Mamie Till Mobley died on this day. She was the mother of Emmett Till—the 14-year-old Chicago youth who was kidnapped, tortured and killed while on a visit to family in Mississippi. He was murdered after he allegedly whistled at a white woman. No one was ever punished for his death. Two white men were tried and found not guilty by an all-white jury. But both men would later admit that they had killed Till. Mamie Till Mobley was 81 when she died.

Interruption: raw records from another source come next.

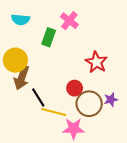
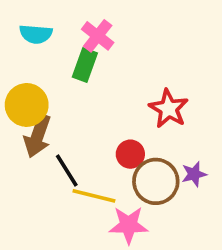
pink cross: (69, 21) -> (98, 36), moved

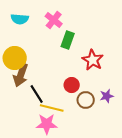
green rectangle: (85, 65) -> (68, 40), moved
brown circle: (156, 181) -> (86, 100), size x0.7
pink star: (129, 225) -> (47, 124), moved

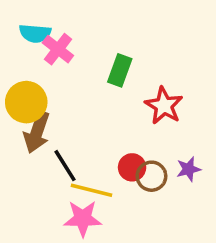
pink cross: (54, 20) -> (58, 49), moved
red circle: (72, 85) -> (132, 167), moved

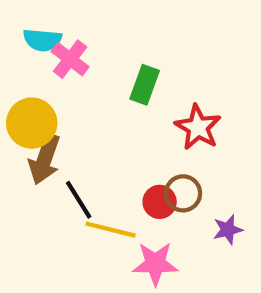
purple star: (189, 169) -> (228, 230), moved
brown circle: (151, 176) -> (183, 193), moved
pink star: (83, 219) -> (155, 264), moved

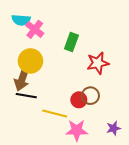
yellow circle: (32, 123) -> (30, 61), moved
red star: (198, 127) -> (98, 63), turned 30
black line: (79, 200) -> (26, 96), moved, turned -48
purple star: (228, 230) -> (114, 128), moved

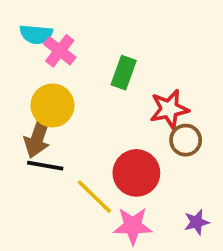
brown circle: (90, 96) -> (186, 140), moved
red circle: (79, 100) -> (136, 173), size x1.6
yellow line: (55, 113) -> (94, 197), turned 30

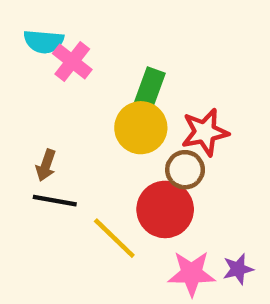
yellow circle: (52, 105) -> (141, 128), moved
brown arrow: (38, 136) -> (46, 165), size x0.6
brown circle: (186, 140) -> (185, 170), moved
pink star: (133, 226) -> (192, 273), moved

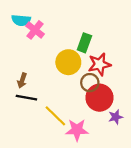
green rectangle: (150, 88) -> (84, 43), moved
red circle: (165, 209) -> (99, 98), moved
purple star: (238, 269) -> (116, 117), moved
pink star: (192, 273) -> (77, 130), moved

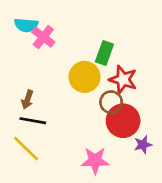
red star: (99, 64) -> (123, 80), turned 30
yellow line: (55, 116) -> (26, 149), moved

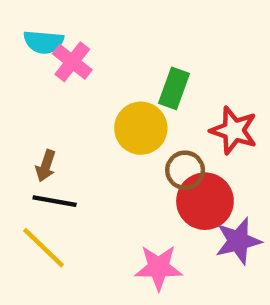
red star: (123, 80) -> (234, 130), moved
purple star: (143, 145) -> (238, 241), size x1.5

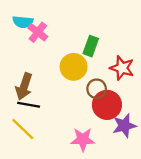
brown arrow: (46, 166) -> (24, 86), size x1.6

On this date, the city of New York agreed to pay $3 million to the family of Amadou Diallo. He was an unarmed West African immigrant shot to death by police nearly five years earlier.

Representing New York, Michael Cardozo, corporation counsel for the city, said in a statement announcing the settlement: “The mayor, the police department and the city deeply regret what occurred and extend their sympathies to the Diallo family.”

Diallo was shot to death in the entrance hall of his Bronx apartment building on February 4, 1999, by undercover officers who said they mistook his wallet for a gun. The officers fired 41 shots, hitting the street vendor from Guinea 19 times and making the killing an international symbol of police brutality.